What is needed:
Could you restate word for word only the lines below from the one holding "VR Headsets" to the one holding "faced the challenge", inclusive, and leave out the pictures?
------
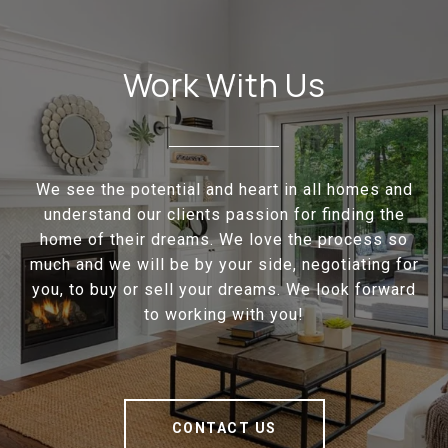
Work With Us
We see the potential and heart in all homes and
understand our clients passion for finding the
home of their dreams. We love the process so
much and we will be by your side, negotiating for
you, to buy or sell your dreams. We look forward
to working with you!
CONTACT US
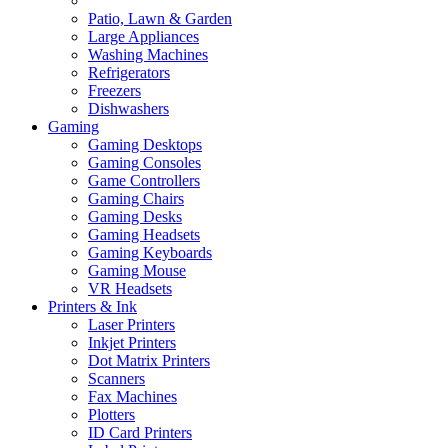
Patio, Lawn & Garden
Large Appliances
Washing Machines
Refrigerators
Freezers
Dishwashers
Gaming
Gaming Desktops
Gaming Consoles
Game Controllers
Gaming Chairs
Gaming Desks
Gaming Headsets
Gaming Keyboards
Gaming Mouse
VR Headsets
Printers & Ink
Laser Printers
Inkjet Printers
Dot Matrix Printers
Scanners
Fax Machines
Plotters
ID Card Printers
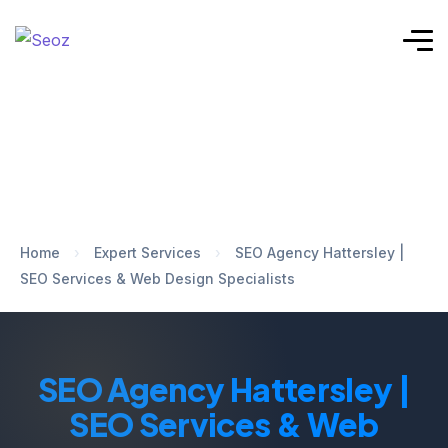
Home
›
Expert Services
›
SEO Agency Hattersley |
SEO Services & Web Design Specialists
SEO Agency Hattersley |
SEO Services & Web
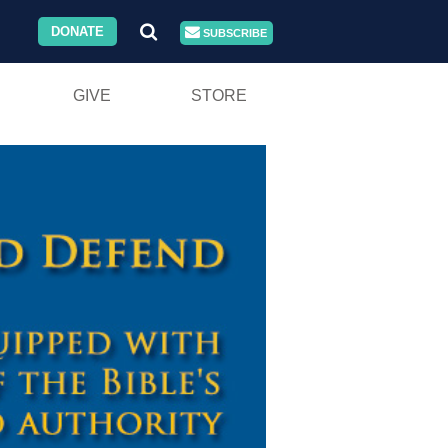
DONATE
SUBSCRIBE
GIVE
STORE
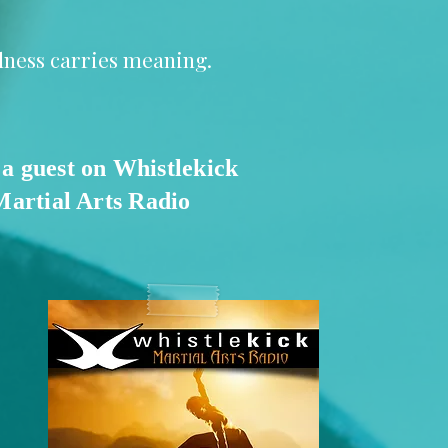
llness carries meaning.
 a guest on Whistlekick
Martial Arts Radio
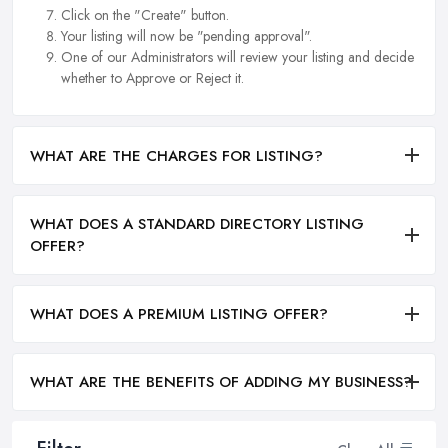
Click on the "Create" button.
Your listing will now be "pending approval".
One of our Administrators will review your listing and decide
whether to Approve or Reject it.
WHAT ARE THE CHARGES FOR LISTING?
WHAT DOES A STANDARD DIRECTORY LISTING
OFFER?
WHAT DOES A PREMIUM LISTING OFFER?
WHAT ARE THE BENEFITS OF ADDING MY BUSINESS?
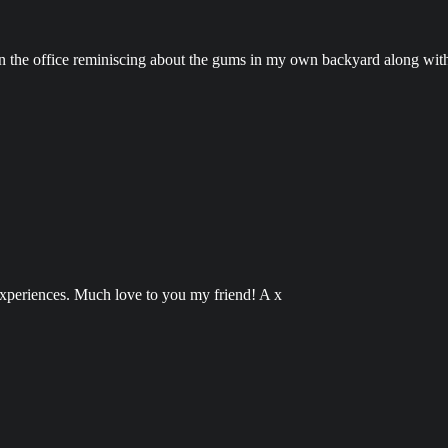
 the office reminiscing about the gums in my own backyard along with s
xperiences. Much love to you my friend! A x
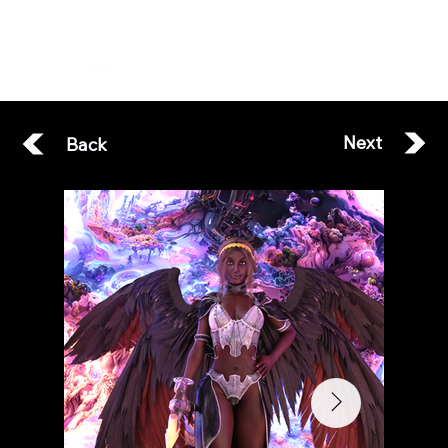
ESOTERA
Next
Back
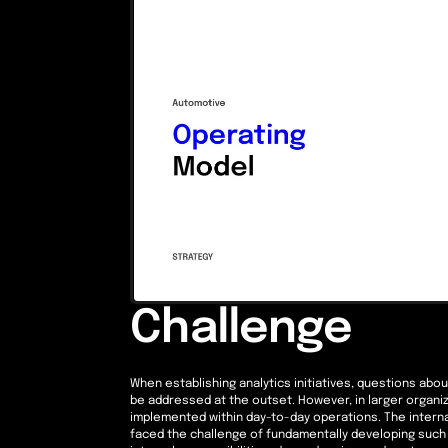
Challenge
When establishing analytics initiatives, questions abo
be addressed at the outset. However, in larger organ
implemented within day-to-day operations. The internal
faced the challenge of fundamentally developing such 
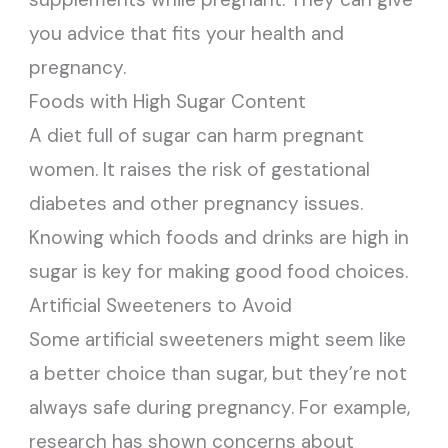
you advice that fits your health and
pregnancy.
Foods with High Sugar Content
A diet full of sugar can harm pregnant
women. It raises the risk of gestational
diabetes and other pregnancy issues.
Knowing which foods and drinks are high in
sugar is key for making good food choices.
Artificial Sweeteners to Avoid
Some artificial sweeteners might seem like
a better choice than sugar, but they’re not
always safe during pregnancy. For example,
research has shown concerns about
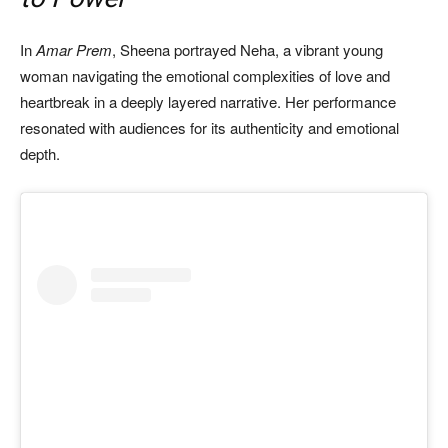
In
Amar Prem
, Sheena portrayed Neha, a vibrant young
woman navigating the emotional complexities of love and
heartbreak in a deeply layered narrative. Her performance
resonated with audiences for its authenticity and emotional
depth.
------
Output of the exercise:
VR Headsets
Printers & Ink
Laser Printers
Inkjet Printers
Dot Matrix Printers
Scanners
Fax Machines
Plotters
ID Card Printers
Home
›
Expert Services
›
SEO Agency Hattersley |
SEO Services & Web Design Specialists
SEO Agency Hattersley |
SEO Services & Web
DONATE
SUBSCRIBE
GIVE
STORE
llness carries meaning.
 a guest on Whistlekick
Martial Arts Radio
Click on the "Create" button.
Your listing will now be "pending approval".
One of our Administrators will review your listing and decide
whether to Approve or Reject it.
WHAT ARE THE CHARGES FOR LISTING?
WHAT DOES A STANDARD DIRECTORY LISTING
OFFER?
WHAT DOES A PREMIUM LISTING OFFER?
WHAT ARE THE BENEFITS OF ADDING MY BUSINESS?
 the office reminiscing about the gums in my own backyard along with s
xperiences. Much love to you my friend! A x
ESOTERA
Next
Back
Challenge
When establishing analytics initiatives, questions abo
be addressed at the outset. However, in larger organ
implemented within day-to-day operations. The internal
faced the challenge of fundamentally developing such 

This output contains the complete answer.